More specifically, light measurements at the red and infrared wavelengths are taken with the probe in air (or some other standard medium). These calibration measurements are one-time measurements to allow correction for variation in the power of the light source and for variation in the responsivity of the detector. Subsequent measurements of the tissue are normalized by the calibration measurements. The normalized measurements are then used to determine the volume fraction of blood in the tissue and the mixed blood oxygen saturation value from a grid mapping. An appropriate calibration curve from among a plurality of calibration curves can then be selected using the blood volume fraction and the mixed blood oxygen saturation value.
According to one embodiment, a plurality of sets of calibration curves can also be provided. Each set of calibration curves includes a plurality of calibration curves relating the pulsatile factor to the arterial blood oxygen saturation level.

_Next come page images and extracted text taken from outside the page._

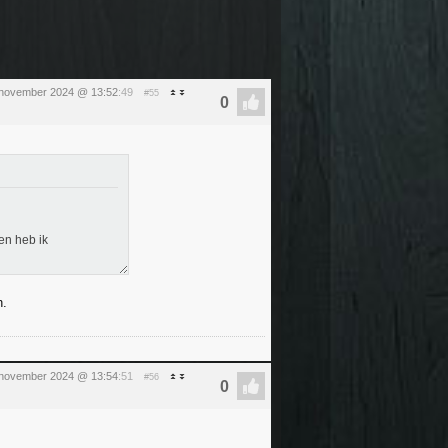
1 november 2024 @ 13:52
:49
#55
ken heb ik
n.
1 november 2024 @ 13:54
:51
#56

The volume blood fraction and the mixed blood oxygen saturation value are used to select an appropriate calibration curve from among the plurality of calibration curves. Using the appropriate calibration curve, the pulsatile factor can be properly interpreted to yield an arterial blood oxygen saturation value. If the blood volume fraction or mixed blood oxygen saturation value of the patient""s tissue site changes, the calibration will change accordingly to adaptively calibrate the determination of arterial blood oxygen saturation values.